ACTION ITEM | From the data below, repeat exactly the lines from the line with "силами для расчленения" to the line with "должно быть выработано", both included.

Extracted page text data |
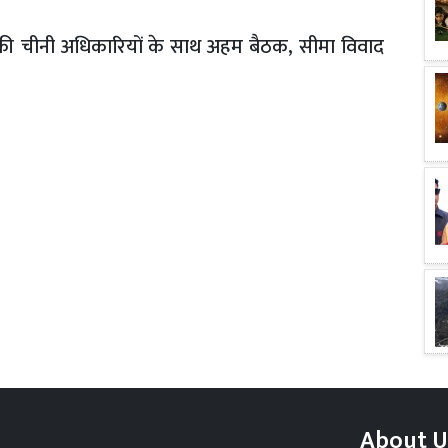
ी की चीनी अधिकारियों के साथ अहम बैठक, सीमा विवाद
About U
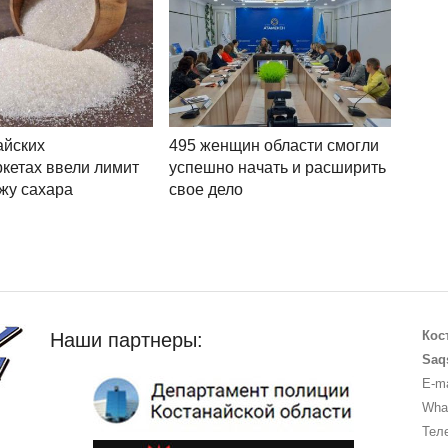
айских
495 женщин области смогли
кетах ввели лимит
успешно начать и расширить
жу сахара
свое дело
Кос
Наши партнеры:
Saq
E-ma
What
Теле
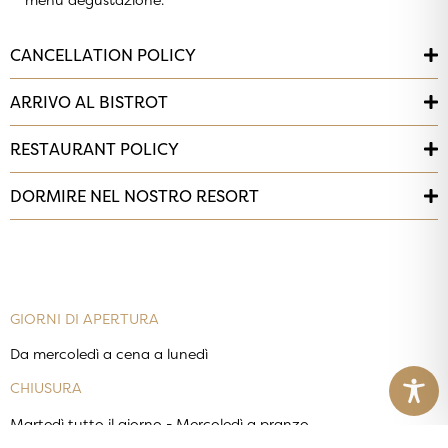
menu degustazione.
CANCELLATION POLICY
ARRIVO AL BISTROT
RESTAURANT POLICY
DORMIRE NEL NOSTRO RESORT
GIORNI DI APERTURA
Da mercoledì a cena a lunedì
CHIUSURA
Martedì tutto il giorno - Mercoledì a pranzo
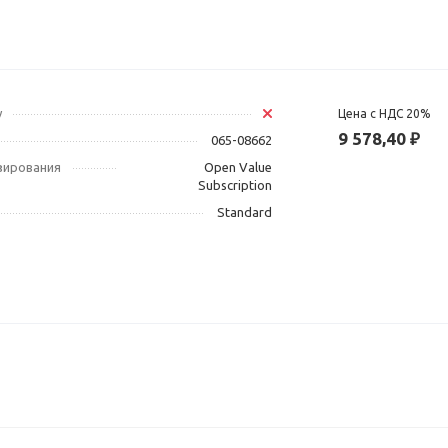
у
Цена с НДС 20%
9 578,40 ₽
065-08662
зирования
Open Value
Subscription
Standard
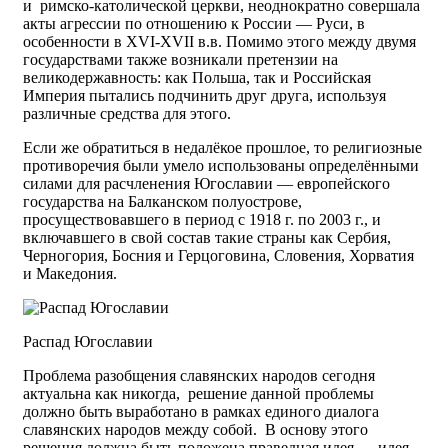
и римско-католической церкви, неоднократно совершала
акты агрессии по отношению к России — Руси, в
особенности в XVI-XVII в.в. Помимо этого между двумя
государствами также возникали претензии на
великодержавность: как Польша, так и Российская
Империя пытались подчинить друг друга, используя
различные средства для этого.
Если же обратиться в недалёкое прошлое, то религиозные
противоречия были умело использованы определёнными
силами для расчленения Югославии — европейского
государства на Балканском полуострове,
просуществовавшего в период с 1918 г. по 2003 г., и
включавшего в свой состав такие страны как Сербия,
Черногория, Босния и Герцоговина, Словения, Хорватия
и Македония.
Распад Югославии
Проблема разобщения славянских народов сегодня
актуальна как никогда, решение данной проблемы
должно быть выработано в рамках единого диалога
славянских народов между собой. В основу этого
решения должна быть положена праведная идея — идея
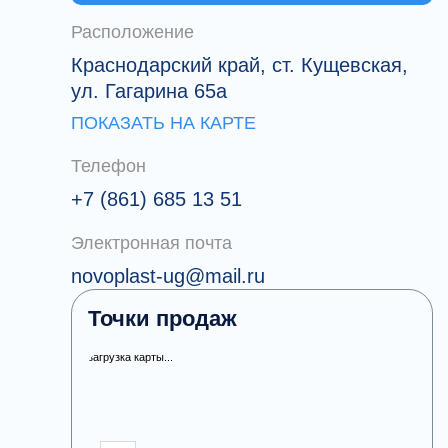
востребованной в строительстве
Расположение
быстровозводимых зданий в
Краснодарском крае и других регионах
Краснодарский край, ст. Кущевская,
России. Мы всегда готовы обеспечить
ул. Гагарина 65а
нашим заказчикам лучшие цены, высокое
ПОКАЗАТЬ НА КАРТЕ
качество и самые сжатые сроки
выполнения заказа.
Телефон
+7 (861) 685 13 51
Электронная почта
novoplast-ug@mail.ru
Точки продаж
загрузка карты...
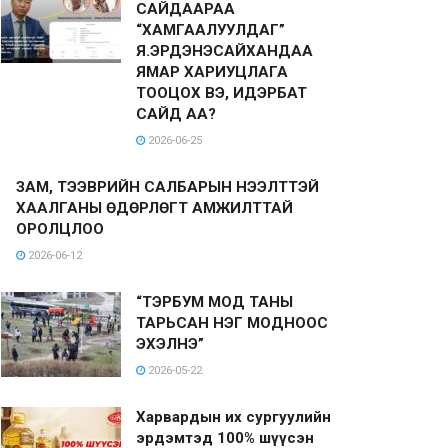
САЙДААРАА
“ХАМГААЛУУЛДАГ”
Я.ЭРДЭНЭСАЙХАНДАА
ЯМАР ХАРИУЦЛАГА
ТООЦОХ ВЭ, ИДЭРБАТ
САЙД АА?
2026-06-25
ЗАМ, ТЭЭВРИЙН САЛБАРЫН НЭЭЛТТЭЙ
ХААЛГАНЫ ӨДӨРЛӨГТ АМЖИЛТТАЙ
ОРОЛЦЛОО
2026-06-12
“ТЭРБУМ МОД ТАНЫ
ТАРЬСАН НЭГ МОДНООС
ЭХЭЛНЭ”
2026-05-22
Харвардын их сургуулийн
эрдэмтэд 100% шүүсэн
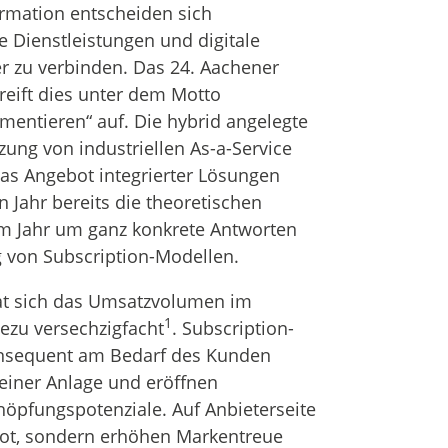
ormation entscheiden sich
 Dienstleistungen und digitale
er zu verbinden. Das 24. Aachener
reift dies unter dem Motto
mentieren“ auf. Die hybrid angelegte
zung von industriellen As-a-Service
as Angebot integrierter Lösungen
Jahr bereits die theoretischen
em Jahr um ganz konkrete Antworten
ng von Subscription-Modellen.
hat sich das Umsatzvolumen im
1
ezu versechzigfacht
. Subscription-
 konsequent am Bedarf des Kunden
 einer Anlage und eröffnen
öpfungspotenziale. Auf Anbieterseite
bot, sondern erhöhen Markentreue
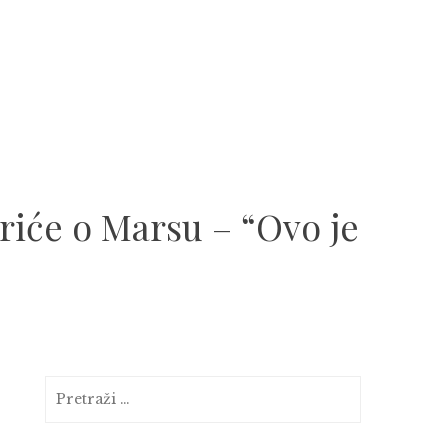
iće o Marsu – “Ovo je
Pretraga:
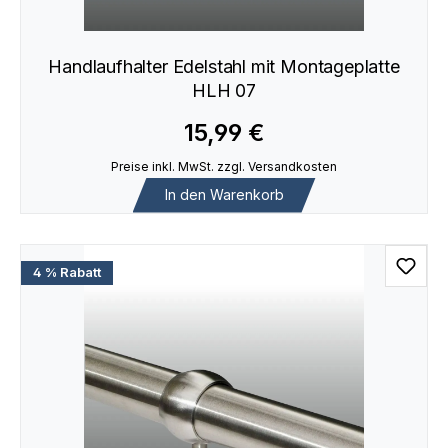
Handlaufhalter Edelstahl mit Montageplatte
HLH 07
15,99 €
Preise inkl. MwSt. zzgl. Versandkosten
In den Warenkorb
4 % Rabatt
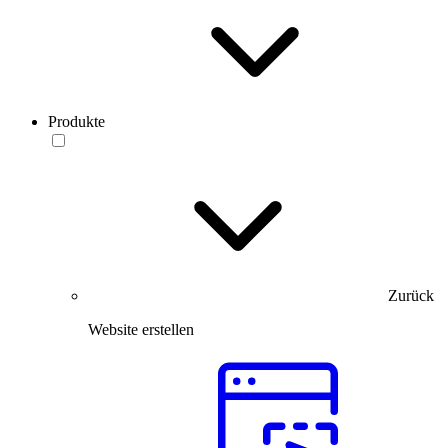
Produkte
Zurück
Website erstellen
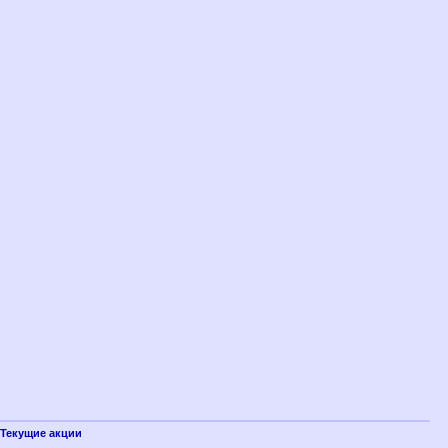
Текущие акции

THE ANSWER |
силами для расчленения Югославии — европейского
государства на Балканском полуострове,
просуществовавшего в период с 1918 г. по 2003 г., и
включавшего в свой состав такие страны как Сербия,
Черногория, Босния и Герцоговина, Словения, Хорватия
и Македония.
Распад Югославии
Проблема разобщения славянских народов сегодня
актуальна как никогда, решение данной проблемы
должно быть выработано в рамках единого диалога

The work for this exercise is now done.